Updated on 2025-10-27 GMT+08:00

Trying Text-based Dialogue in ModelArts Studio (MaaS)

In ModelArts Studio, you can test the inference performance of any running model service on the Text-based Dialogue page.

Constraints

This function is available only in the ME-Riyadh region.

Prerequisites

You have created an endpoint on the Real-Time Inference page. For details, see Creating an Endpoint on ModelArts Studio (MaaS).

Procedure

  1. Log in to the ModelArts Studio (MaaS) console and select the target region on the top navigation bar.
  2. Use either of the following methods to test the model:
    • Method 1
      1. In the navigation tree on the left, choose Text-based Dialogue.
      2. Click Select Service.
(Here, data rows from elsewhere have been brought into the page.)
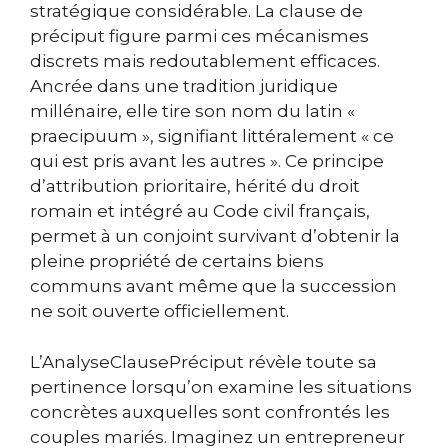
stratégique considérable. La clause de
préciput figure parmi ces mécanismes
discrets mais redoutablement efficaces.
Ancrée dans une tradition juridique
millénaire, elle tire son nom du latin «
praecipuum », signifiant littéralement « ce
qui est pris avant les autres ». Ce principe
d’attribution prioritaire, hérité du droit
romain et intégré au Code civil français,
permet à un conjoint survivant d’obtenir la
pleine propriété de certains biens
communs avant même que la succession
ne soit ouverte officiellement.
L’AnalyseClausePréciput révèle toute sa
pertinence lorsqu’on examine les situations
concrètes auxquelles sont confrontés les
couples mariés. Imaginez un entrepreneur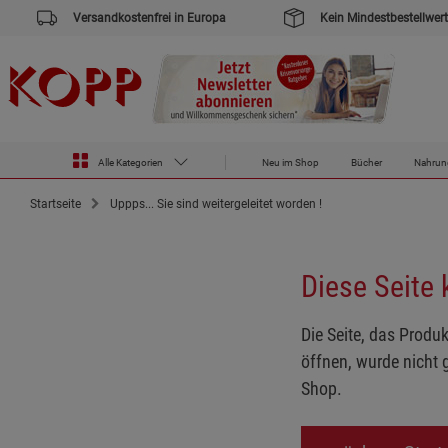
Versandkostenfrei in Europa
Kein Mindestbestellwert
Alle Kategorien
Neu im Shop
Bücher
Nahrun
Startseite
Uppps... Sie sind weitergeleitet worden !
Diese Seite
Die Seite, das Produk
öffnen, wurde nicht 
Shop.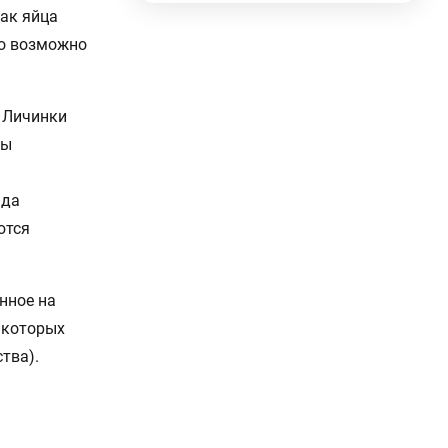
как яйца
то возможно
. Личинки
ты
ада
ются
нное на
 которых
тва).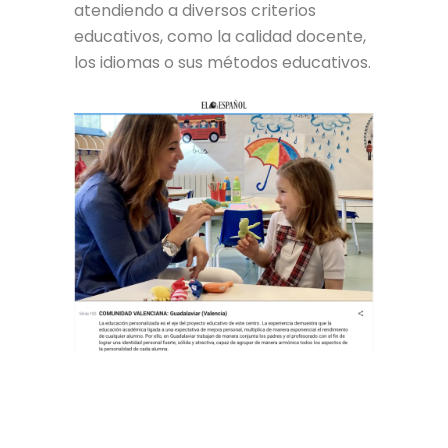
atendiendo a diversos criterios
educativos, como la calidad docente,
los idiomas o sus métodos educativos.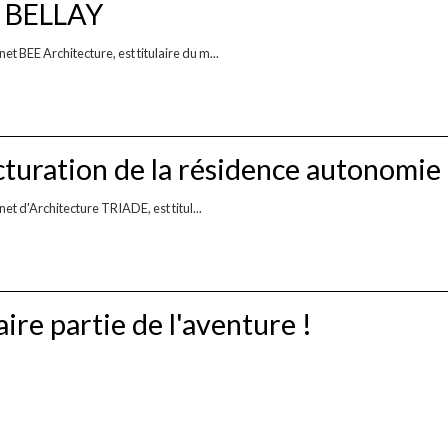
U BELLAY
t BEE Architecture, est titulaire du m...
turation de la résidence autonom
et d'Architecture TRIADE, est titul...
ire partie de l'aventure !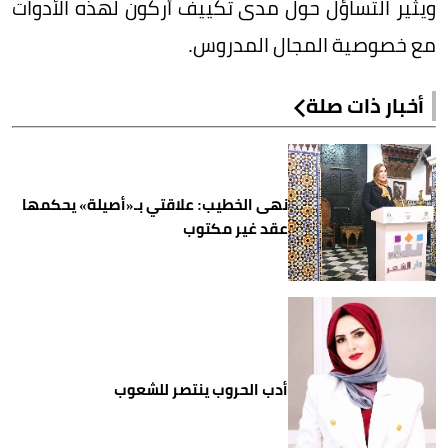
ويثير التساؤل حول مدى تكييف أركون لهذه الأدوات
مع خصوصية المجال المدروس.
أخبار ذات صلة
نهى الخطيب: علاقتي بـ«أصيلة» يحكمها
عقد غير مكتوب
أدب الحروب ينتصر للشعوب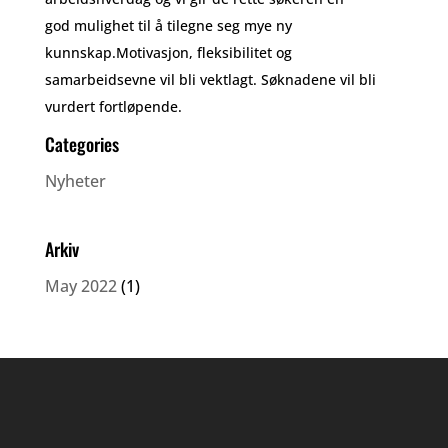
god mulighet til å tilegne seg mye ny
kunnskap.Motivasjon, fleksibilitet og
samarbeidsevne vil bli vektlagt. Søknadene vil bli
vurdert fortløpende.
Categories
Nyheter
Arkiv
May 2022
(1)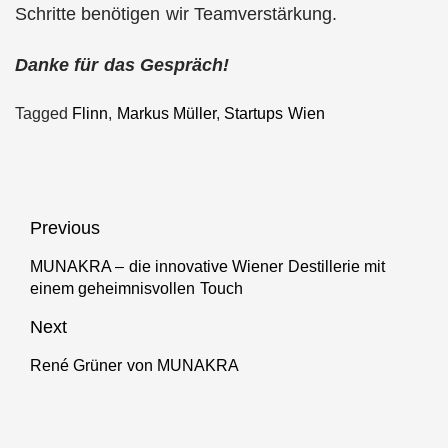
Schritte benötigen wir Teamverstärkung.
Danke für das Gespräch!
Tagged
Flinn
,
Markus Müller
,
Startups Wien
Beitragsnavigation
Previous
MUNAKRA – die innovative Wiener Destillerie mit
Previous
einem geheimnisvollen Touch
post:
Next
René Grüner von MUNAKRA
Next
post: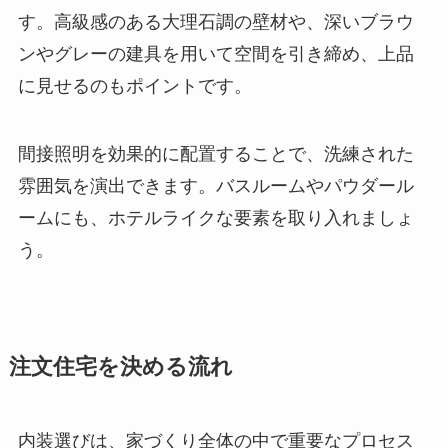
す。高級感のある大理石調の壁材や、深いブラウ
ンやグレーの建具を用いて空間を引き締め、上品
に見せるのもポイントです。
間接照明を効果的に配置することで、洗練された
雰囲気を演出できます。バスルームやパウダール
ームにも、ホテルライクな要素を取り入れましょ
う。
注文住宅を決める流れ
内装選びは、家づくり全体の中で重要なプロセス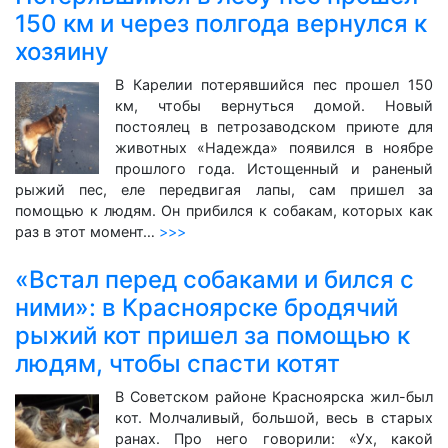
150 км и через полгода вернулся к
хозяину
В Карелии потерявшийся пес прошел 150
км, чтобы вернуться домой. Новый
постоялец в петрозаводском приюте для
животных «Надежда» появился в ноябре
прошлого года. Истощенный и раненый
рыжий пес, еле передвигая лапы, сам пришел за
помощью к людям. Он прибился к собакам, которых как
раз в этот момент…
>>>
«Встал перед собаками и бился с
ними»: в Красноярске бродячий
рыжий кот пришел за помощью к
людям, чтобы спасти котят
В Советском районе Красноярска жил-был
кот. Молчаливый, большой, весь в старых
ранах. Про него говорили: «Ух, какой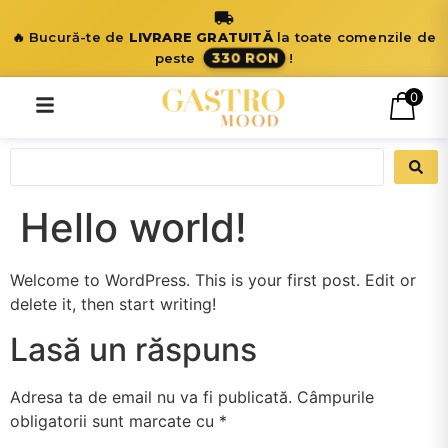
🔥 Bucură-te de
LIVRARE GRATUITĂ
la toate comenzile de
330 RON
peste
!
0
Hello world!
Welcome to WordPress. This is your first post. Edit or
delete it, then start writing!
Lasă un răspuns
Adresa ta de email nu va fi publicată.
Câmpurile
obligatorii sunt marcate cu
*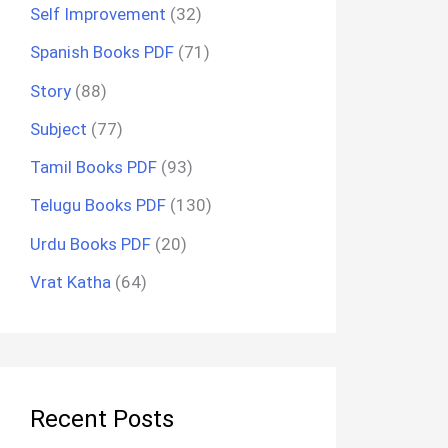
Self Improvement
(32)
Spanish Books PDF
(71)
Story
(88)
Subject
(77)
Tamil Books PDF
(93)
Telugu Books PDF
(130)
Urdu Books PDF
(20)
Vrat Katha
(64)
Recent Posts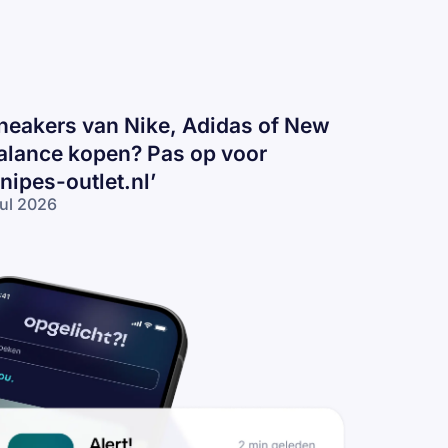
neakers van Nike, Adidas of New
alance kopen? Pas op voor
snipes-outlet.nl’
jul 2026
eakers
n
ke,
idas
 New
lance
pen?
s op
or
nipes-
tlet.nl’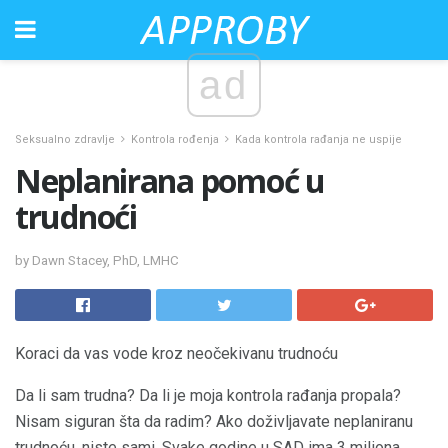
ad
Seksualno zdravlje
Kontrola rođenja
Kada kontrola rađanja ne uspije
Neplanirana pomoć u
trudnoći
by Dawn Stacey, PhD, LMHC
Koraci da vas vode kroz neočekivanu trudnoću
Da li sam trudna? Da li je moja kontrola rađanja propala?
Nisam siguran šta da radim? Ako doživljavate neplaniranu
trudnoću, niste sami. Svake godine u SAD ima 3 miliona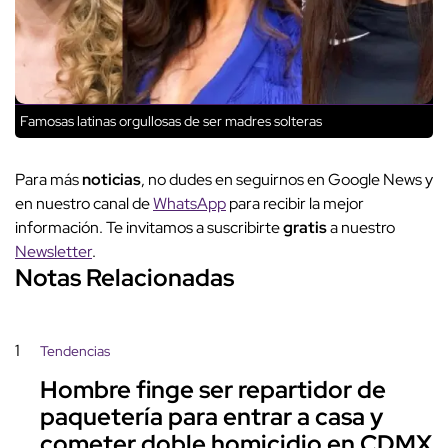
Famosas latinas orgullosas de ser madres solteras
Para más
noticias
, no dudes en seguirnos en Google News y
en nuestro canal de
WhatsApp
para recibir la mejor
información. Te invitamos a suscribirte
gratis
a nuestro
Newsletter
.
Notas Relacionadas
1
Tendencias
Hombre finge ser repartidor de
paquetería para entrar a casa y
cometer doble homicidio en CDMX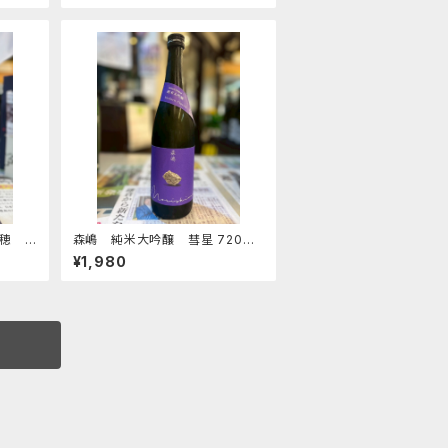
田穂
森嶋 純米大吟醸 彗星 720ｍ
ｌ
¥1,980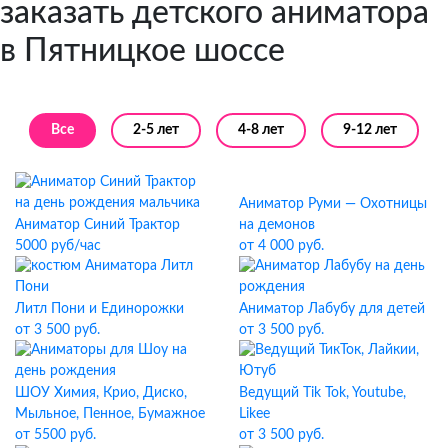
заказать детского аниматора
в Пятницкое шоссе
Все
2-5 лет
4-8 лет
9-12 лет
Аниматор Руми — Охотницы
Аниматор Синий Трактор
на демонов
5000 руб/час
от 4 000 руб.
Литл Пони и Единорожки
Аниматор Лабубу для детей
от 3 500 руб.
от 3 500 руб.
ШОУ Химия, Крио, Диско,
Ведущий Tik Tok, Youtube,
Мыльное, Пенное, Бумажное
Likee
от 5500 руб.
от 3 500 руб.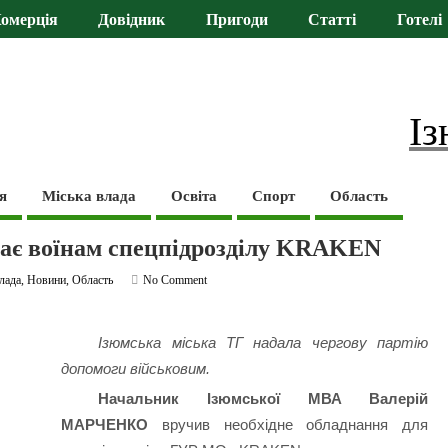
омерція
Довідник
Пригоди
Статті
Готелі
Із
я
Міська влада
Освіта
Спорт
Область
гає воїнам спецпідрозділу KRAKEN
лада
,
Новини
,
Область
No Comment
Ізюмська міська ТГ надала чергову партію
допомоги військовим.
Начальник Ізюмської МВА Валерій
МАРЧЕНКО
вручив необхідне обладнання для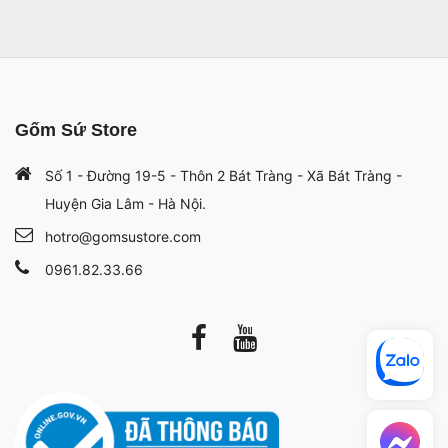
Gốm Sứ Store
Số 1 - Đường 19-5 - Thôn 2 Bát Tràng - Xã Bát Tràng -
Huyện Gia Lâm - Hà Nội.
hotro@gomsustore.com
0961.82.33.66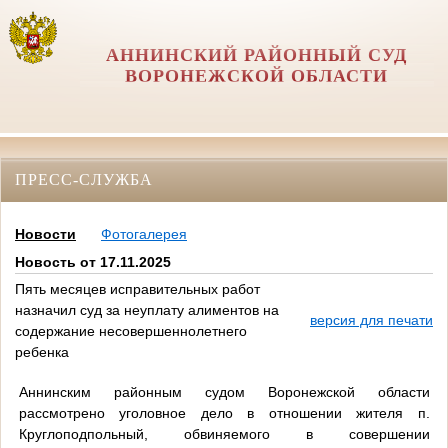
АННИНСКИЙ РАЙОННЫЙ СУД
ВОРОНЕЖСКОЙ ОБЛАСТИ
ПРЕСС-СЛУЖБА
Новости
Фотогалерея
Новость от 17.11.2025
Пять месяцев исправительных работ
назначил суд за неуплату алиментов на
версия для печати
содержание несовершеннолетнего
ребенка
Аннинским районным судом Воронежской области
рассмотрено уголовное дело в отношении жителя п.
Круглоподпольный, обвиняемого в совершении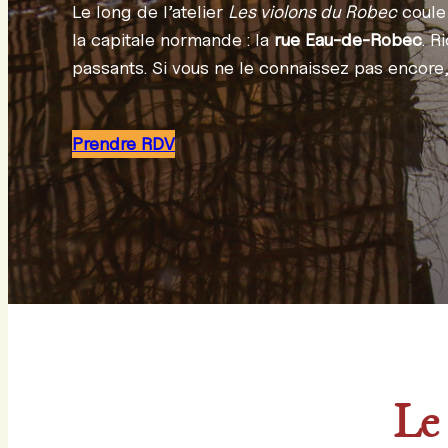
Le long de l’atelier
Les violons du Robec
coule
la capitale normande : la
rue Eau-de-Robec
. R
passants. Si vous ne le connaissez pas encore
Prendre RDV
Le 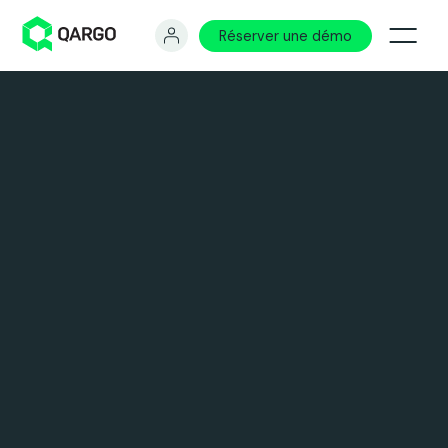
Réserver une démo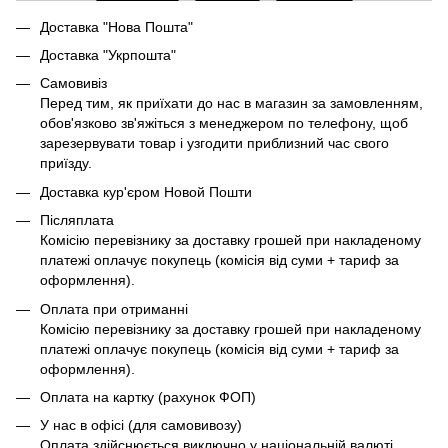
Доставка "Нова Пошта"
Доставка "Укрпошта"
Самовивіз
Перед тим, як приїхати до нас в магазин за замовленням,
обов'язково зв'яжіться з менеджером по телефону, щоб
зарезервувати товар і узгодити приблизний час свого
приїзду.
Доставка кур'єром Новой Пошти
Післяплата
Комісію перевізнику за доставку грошей при накладеному
платежі оплачує покупець (комісія від суми + тариф за
оформлення).
Оплата при отриманні
Комісію перевізнику за доставку грошей при накладеному
платежі оплачує покупець (комісія від суми + тариф за
оформлення).
Оплата на картку (рахунок ФОП)
У нас в офісі (для самовивозу)
Оплата здійснюється виключно у національній валюті.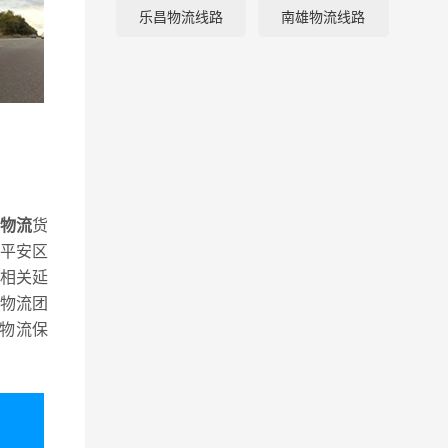
乐昌物流线路
南雄物流线路
线物流
货
平安区
相关延
物流团
物流保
In the Endpoint tab, select the target model service and click OK.
    • Method 2
      1. In the navigation pane on the left, choose Real-Time Inference.
      2. Click Endpoint. Then, click Try in the Operation column.
  3. In the upper right corner, click Parameters and drag or directly enter values to configure inference parameters. You can click Reset to return to the default settings.
    Figure 1 Configuring inference parameters
    Table 1 Parameters

    Parameter

    Description

    Temperature

    Controls the randomness and creativity of the generated text. A higher temperature value increases randomness.

    • Lower values result in more focused and definite outputs.
    • Higher values result in more random and creative outputs.

    Value range: 0 to 2

    Default value: The default value varies for different models; refer to the actual environment.

    Top P

    Adjusts the diversity of the generated text. A higher value results in more varied and creative output.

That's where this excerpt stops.